Neyse ki, fabrika ön üretimli yapılar sektörün daha sürdürülebilir bir karakter kazanmasına da önayak oluyor. Bu yönde imalat yapan tesisler, şantiyelere kıyasla daha temiz, daha güvenli ve daha kontrollü ortam sunuyorlar. Ayrıca, şantiyede yapılan çalışmalarla eşzamanlı olarak diğer yapıların üretilmesine de olanak tanıdığı için, fabrika ön üretimli yapılar elbette daha da verimliler.

Ayrıca, fabrikalardaki işçi grupları aynı anda birden çok işin üstesinden geldiği için, ekipler bir iş üzerinde çalışırken, öğrendiklerini üretim hattındaki bir sonraki işte de uygulayabiliyor.

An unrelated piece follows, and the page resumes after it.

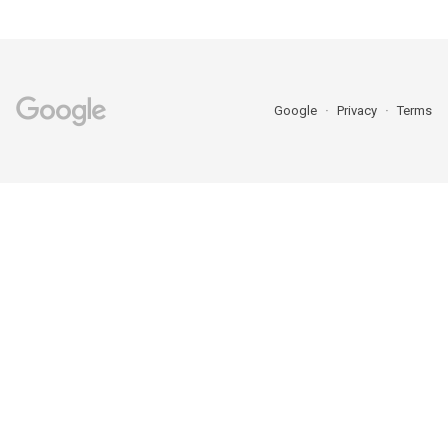
Google
Privacy
Terms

Diğer bir deyişle, öğrenme eğrisi hızlanıyor.

Son olarak, fabrika ön üretimli yapıların inşaat sektörü için, genel anlamda daha iyi fırsatlar sağladığını da sözlerimize eklemiş olalım. Söz konusu olan, ister Kovid-19 vakaları için ayrı bir ek binaya ihtiyaç duyan küçük bir kasaba hastanesi olsun, ister büyük şehirlerde şu anda yüzlerce yatağa ihtiyaç duyan büyük bir hastanenin inşaatı olsun, prefabrik yapılar bu pandemi süresince her ölçekteki acil durum müdahalelerini hızlandıran çözümler sunabiliyorlar. Ve biliyoruz ki, fabrika ön üretimli yapılar; mimarlık, mühendislik ve inşaat alanlarını giderek daha akıllı ve daha güçlü hale getirecek ve toplumların dara düştükleri zamanlarda konuya doğru çözümlerle donanmış bir şekilde müdahale etmelerine yardımcı olacaktır.

Yazar Hakkında

Amy Marks, Symetri'nin dijital dönüşüm, sürdürülebilirlik, sanayileşmiş inşaat ve yeni ve verimli çalışma yöntemleri de dahil olmak üzere ortak iş vizyonlarını ve hedeflerini ifade etmeleri için müşterileri ve dahili ekipleri destekleyen küresel stratejisine liderlik etmektedir.